Possible Preaching Angles: (1) Women; Women in Ministry; Spiritual Gifts—Namely, women have so much more to offer the church and the world than just making beds, matching slipcovers, and chauffeuring kids to activities.
Source: Betty Friedan, The Feminine Mystique (Dell, 1964), p. 57
Historian Rodney Stark argues that one of the reasons why Christianity spread throughout the ancient world was due to its revolutionary new attitudes towards women. He writes:
Recent, objective evidence leaves no doubt that early Christian women did enjoy far greater equality with men than did their pagan and Jewish counterparts. A study of Christian burials in the catacombs under Rome, based on 3,733 cases, found that Christian women were nearly as likely as Christian men to be commemorated with lengthy inscriptions. This "near equality in the commemoration of males and females is something that is peculiar to Christians, and sets them apart from the non-Christian populations of the city." This was true not only of adults, but also of children, as Christians lamented the loss of a daughter as much as that of a son, which was especially unusual compared with other religious groups in Rome.
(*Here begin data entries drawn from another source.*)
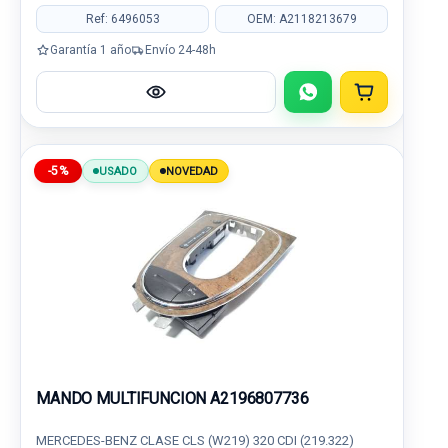
Ref: 6496053
OEM: A2118213679
Garantía 1 año
Envío 24-48h
-5%
USADO
NOVEDAD
MANDO MULTIFUNCION A2196807736
MERCEDES-BENZ CLASE CLS (W219) 320 CDI (219.322)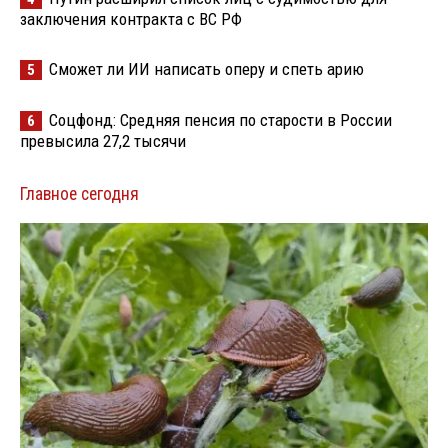
заключения контракта с ВС РФ
Сможет ли ИИ написать оперу и спеть арию
5
Соцфонд: Средняя пенсия по старости в России
6
превысила 27,2 тысячи
Главное сегодня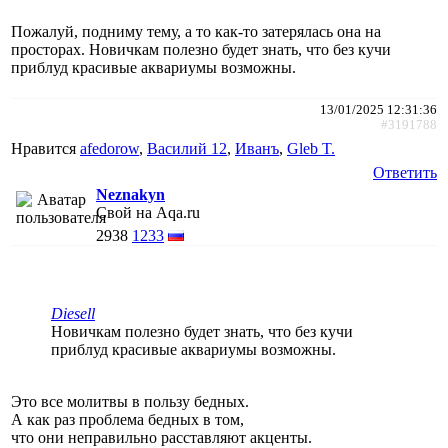
Пожалуй, подниму тему, а то как-то затерялась она на
просторах. Новичкам полезно будет знать, что без кучи
приблуд красивые аквариумы возможны.
13/01/2025 12:31:36
#3191788
Нравится
afedorow
,
Василий 12
,
Иванъ
,
Gleb T.
Ответить
Neznakyn
Свой на Aqa.ru
2938
1233
Diesell
Новичкам полезно будет знать, что без кучи
приблуд красивые аквариумы возможны.
Это все молитвы в пользу бедных.
А как раз проблема бедных в том,
что они неправильно расставляют акценты.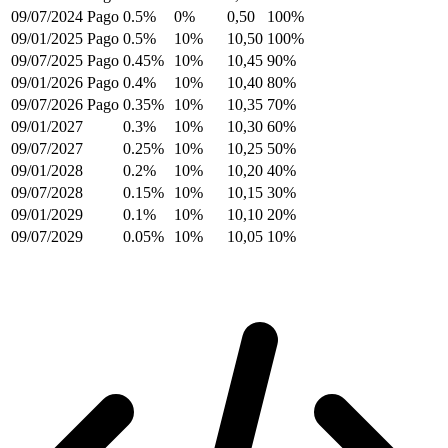
09/07/2024
Pago
0.5%
0%
0,50
100%
09/01/2025
Pago
0.5%
10%
10,50
100%
09/07/2025
Pago
0.45%
10%
10,45
90%
09/01/2026
Pago
0.4%
10%
10,40
80%
09/07/2026
Pago
0.35%
10%
10,35
70%
09/01/2027
0.3%
10%
10,30
60%
09/07/2027
0.25%
10%
10,25
50%
09/01/2028
0.2%
10%
10,20
40%
09/07/2028
0.15%
10%
10,15
30%
09/01/2029
0.1%
10%
10,10
20%
09/07/2029
0.05%
10%
10,05
10%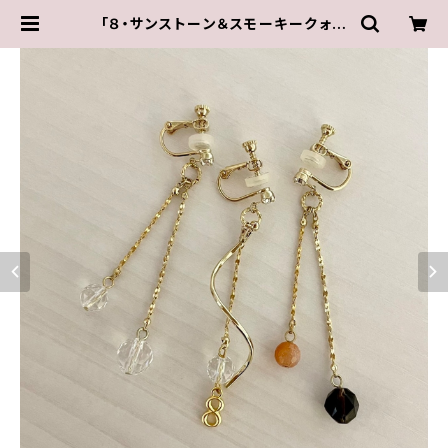
「８・サンストーン＆スモーキークォー
ツ・水晶」【3WAY 数字イヤリング＆ピ
アス】 | Iris ～水谷奏音プロデュー
ス・オリジナル作品～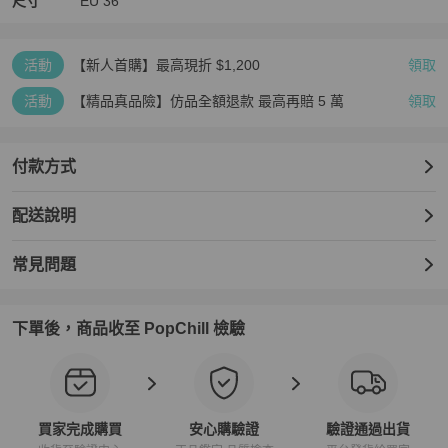
尺寸
EU
36
活動
【新人首購】最高現折 $1,200
領取
活動
【精品真品險】仿品全額退款 最高再賠 5 萬
領取
付款方式
配送說明
常見問題
下單後，商品收至 PopChill 檢驗
買家完成購買
安心購驗證
驗證通過出貨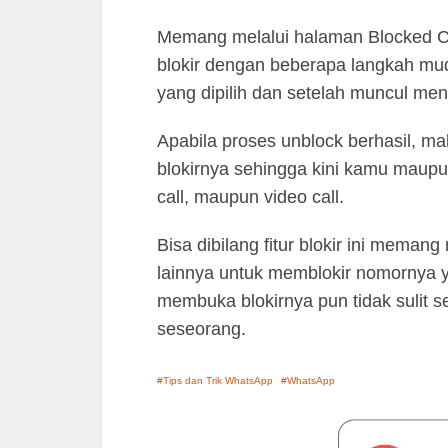
Memang melalui halaman Blocked C
blokir dengan beberapa langkah mu
yang dipilih dan setelah muncul me
Apabila proses unblock berhasil, ma
blokirnya sehingga kini kamu maupun
call, maupun video call.
Bisa dibilang fitur blokir ini me
lainnya untuk memblokir nomornya 
membuka blokirnya pun tidak sulit se
seseorang.
Tips dan Trik WhatsApp
WhatsApp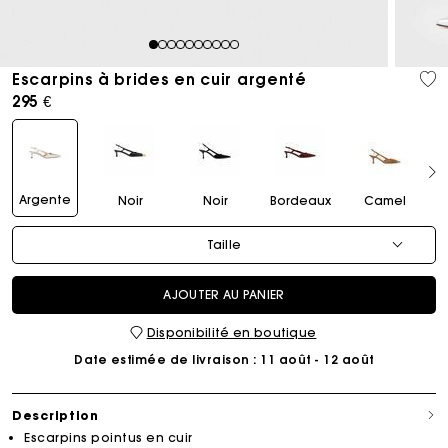
1
2
3
4
5
6
7
8
9
10
Escarpins à brides en cuir argenté
295 €
Argente
Noir
Noir
Bordeaux
Camel
Taille
AJOUTER AU PANIER
Disponibilité en boutique
Date estimée de livraison
: 11 août - 12 août
Description
Escarpins pointus en cuir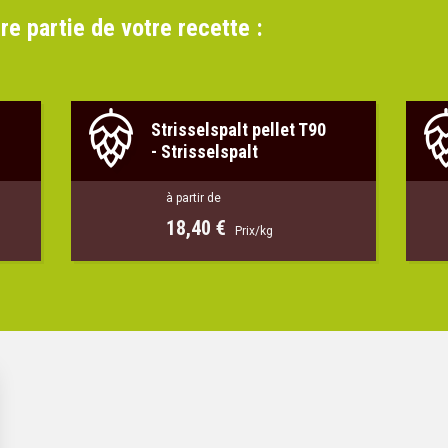
re partie de votre recette :
Strisselspalt pellet T90
-
Strisselspalt
à partir de
18,40 €
Prix/kg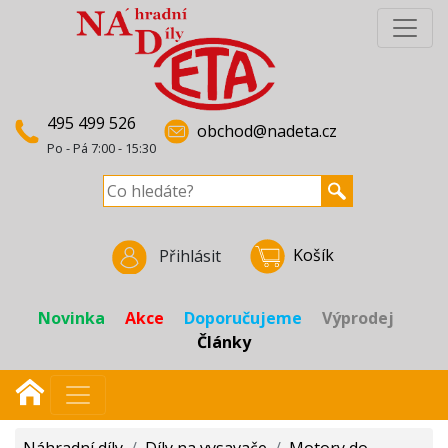
495 499 526
obchod@nadeta.cz
Po - Pá 7:00 - 15:30
Košík
Přihlásit
Novinka
Akce
Doporučujeme
Výprodej
Články
Náhradní díly
/
Díly na vysavače
/
Motory do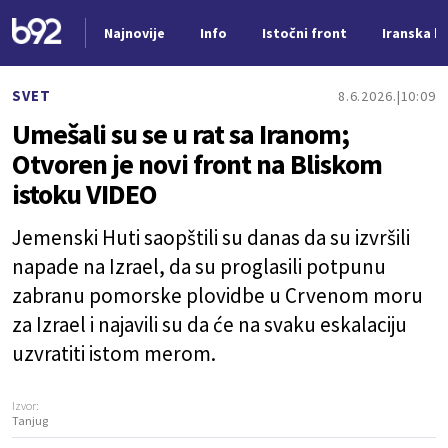
Najnovije
Info
Istočni front
Iranska kr
Nova vest
SVET
8.6.2026.
10:09
Umešali su se u rat sa Iranom;
Otvoren je novi front na Bliskom
istoku VIDEO
Jemenski Huti saopštili su danas da su izvršili
napade na Izrael, da su proglasili potpunu
zabranu pomorske plovidbe u Crvenom moru
za Izrael i najavili su da će na svaku eskalaciju
uzvratiti istom merom.
Izvor:
Tanjug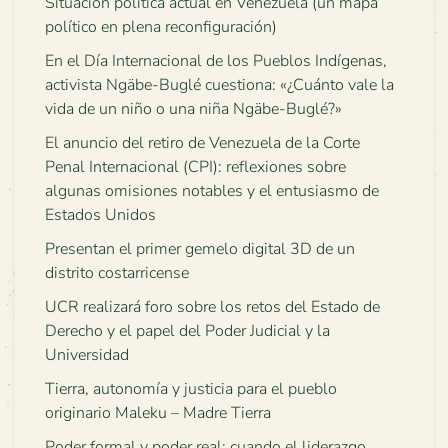
Situación política actual en Venezuela (un mapa
político en plena reconfiguración)
En el Día Internacional de los Pueblos Indígenas,
activista Ngäbe-Buglé cuestiona: «¿Cuánto vale la
vida de un niño o una niña Ngäbe-Buglé?»
El anuncio del retiro de Venezuela de la Corte
Penal Internacional (CPI): reflexiones sobre
algunas omisiones notables y el entusiasmo de
Estados Unidos
Presentan el primer gemelo digital 3D de un
distrito costarricense
UCR realizará foro sobre los retos del Estado de
Derecho y el papel del Poder Judicial y la
Universidad
Tierra, autonomía y justicia para el pueblo
originario Maleku – Madre Tierra
Poder formal y poder real: cuando el liderazgo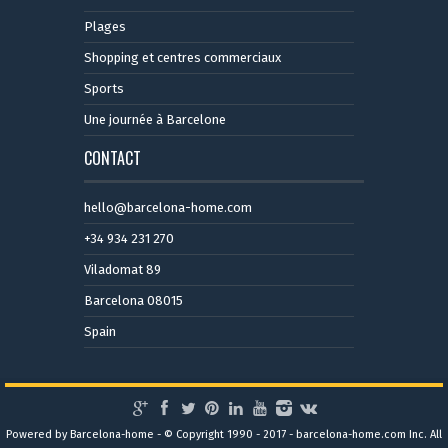
Plages
Shopping et centres commerciaux
Sports
Une journée à Barcelone
CONTACT
hello@barcelona-home.com
+34 934 231 270
Viladomat 89
Barcelona 08015
Spain
Powered by Barcelona-home - © Copyright 1990 - 2017 - barcelona-home.com Inc. All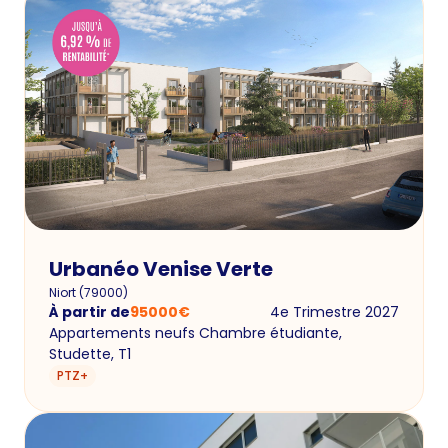
Urbanéo Venise Verte
Niort
(
79000
)
À partir de
95000
€
4e Trimestre 2027
Appartements neufs Chambre étudiante,
Studette, T1
PTZ+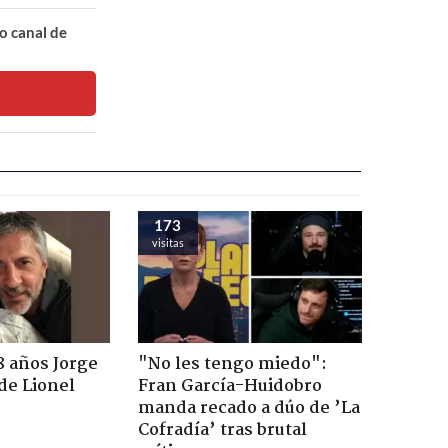
o canal de
173
visitas
8 años Jorge
"No les tengo miedo":
de Lionel
Fran García-Huidobro
manda recado a dúo de ’La
Cofradía’ tras brutal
Source: Rodney Stark, The Triumph of Christianity (HarperOne, 2012), pp. 124-125
One day I had a speaking engagement in Florida and I shared a table with three elegant young women. I felt fat, forty, and somewhat futile.
Suddenly and unexpectedly God inquired of me, "Why do you think everyone is so tense?"
"Competition," I replied with sudden understanding.
I distinctly heard his next words: "Jill, you'll never be competition."
For the first time I thanked God for my ordinary good looks. I could be a big sister to women, a friendly mother, an aunt. I could relax, knowing I would never threaten anyone. God had made me just right for my ministry of teaching women, and that was all that mattered.